Rand Paul: Budget deal 'shameful,' 'huge mistake'


By Seth McLaughlin - The Washington Times

December 11, 2013, 10:36AM

Sen. Rand Paul added his name to the list of lawmakers opposing the bipartisan budget deal carved out between House and Senate negotiators, saying it is “shameful” to restore previously agreed to spending cuts in exchange for promises of future deficit reduction.

Mr. Paul, Kentucky Republican and likely 2016 presidential contender, said that the two-year spending proposal is like many that have come before it.



“There is a recurring theme in Washington budget negotiations. It’s ‘I’ll gladly pay you Tuesday for a hamburger today,’” Mr. Paul said in a statement. “I think it’s a huge mistake to trade sequester cuts now for the promise of cuts later.”

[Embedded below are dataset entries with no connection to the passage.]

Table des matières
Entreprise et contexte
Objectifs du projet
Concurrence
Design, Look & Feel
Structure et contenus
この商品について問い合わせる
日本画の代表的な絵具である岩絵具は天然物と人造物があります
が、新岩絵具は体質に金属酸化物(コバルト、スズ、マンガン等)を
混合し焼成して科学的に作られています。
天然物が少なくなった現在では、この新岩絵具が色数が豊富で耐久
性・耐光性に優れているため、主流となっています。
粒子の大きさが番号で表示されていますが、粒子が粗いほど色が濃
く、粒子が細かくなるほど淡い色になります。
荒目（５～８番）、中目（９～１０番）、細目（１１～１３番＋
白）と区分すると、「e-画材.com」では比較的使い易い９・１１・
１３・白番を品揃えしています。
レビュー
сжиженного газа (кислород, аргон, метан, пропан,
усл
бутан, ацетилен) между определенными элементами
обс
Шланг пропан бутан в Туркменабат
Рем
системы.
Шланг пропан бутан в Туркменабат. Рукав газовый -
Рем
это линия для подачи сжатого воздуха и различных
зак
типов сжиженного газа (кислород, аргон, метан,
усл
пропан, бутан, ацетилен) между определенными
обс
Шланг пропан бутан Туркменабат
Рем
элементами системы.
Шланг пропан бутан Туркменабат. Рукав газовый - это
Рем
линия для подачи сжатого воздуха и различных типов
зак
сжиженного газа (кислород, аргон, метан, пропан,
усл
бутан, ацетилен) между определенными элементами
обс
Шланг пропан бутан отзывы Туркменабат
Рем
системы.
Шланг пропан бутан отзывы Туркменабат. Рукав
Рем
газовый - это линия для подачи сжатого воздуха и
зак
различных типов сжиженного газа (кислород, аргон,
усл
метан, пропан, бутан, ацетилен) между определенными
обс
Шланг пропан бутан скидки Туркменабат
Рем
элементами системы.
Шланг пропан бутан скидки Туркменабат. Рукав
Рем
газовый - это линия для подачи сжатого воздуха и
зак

Separately, House Speaker John Boehner, a supporter of the budget deal, sharply attacked outside conservative groups that have attacked the compromise, charging that critics opposed the agreement even before knowing what was in it.

“They’re using the American people to their own purposes,” an angry Mr. Boehner said. “This is ridiculous.”

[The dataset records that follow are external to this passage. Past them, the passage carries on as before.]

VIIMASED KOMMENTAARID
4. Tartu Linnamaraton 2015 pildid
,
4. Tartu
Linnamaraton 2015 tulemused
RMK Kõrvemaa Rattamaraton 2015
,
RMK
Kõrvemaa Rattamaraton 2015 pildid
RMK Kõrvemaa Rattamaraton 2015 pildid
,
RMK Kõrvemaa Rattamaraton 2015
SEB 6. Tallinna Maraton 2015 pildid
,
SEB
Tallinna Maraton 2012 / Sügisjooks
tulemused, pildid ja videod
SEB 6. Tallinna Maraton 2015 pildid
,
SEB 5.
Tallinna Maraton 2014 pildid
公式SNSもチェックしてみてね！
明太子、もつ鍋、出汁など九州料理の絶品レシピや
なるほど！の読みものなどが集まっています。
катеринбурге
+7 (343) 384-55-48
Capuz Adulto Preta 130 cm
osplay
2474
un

The lead negotiators in the Senate and House — Senate Budget Committee Chairwoman Patty Murray, Washington Democrat, and House Budget Committee Chairman Paul Ryan, Wisconsin Republican — announced Tuesday that they had reached a deal that would reduce the deficit by $23 billion over ten years without raising taxes.

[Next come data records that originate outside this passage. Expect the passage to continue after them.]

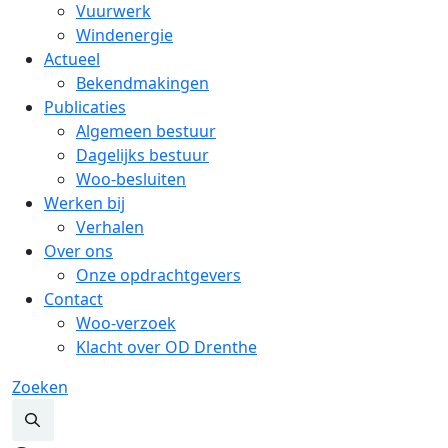
Vuurwerk
Windenergie
Actueel
Bekendmakingen
Publicaties
Algemeen bestuur
Dagelijks bestuur
Woo-besluiten
Werken bij
Verhalen
Over ons
Onze opdrachtgevers
Contact
Woo-verzoek
Klacht over OD Drenthe
Zoeken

The proposal, though, has drawn the ire of conservatives who say that Republicans should not be giving up ground to Democrats on the previously agreed to spending cuts — known as sequesters — to defense and non-defense programs that were agreed to as part of the 2011 Budget Control Act.

The deal calls on Congress to set aside $1.012 trillion in discretionary spending for the Pentagon and other federal agencies in fiscal year 2014 and $1.014 trillion for fiscal year 2015.



It restores $63 billion in sequester cuts.

“The small sequester spending cuts were not nearly enough to address our deficit problem,” Mr. Paul said.

“Undoing tens of billions [of dollars] of this modest spending restraint is shameful and must be opposed. I cannot support a budget that raises taxes and never balances, nor can I support a deal that does nothing to reduce our nation’s $17.3 trillion debt.”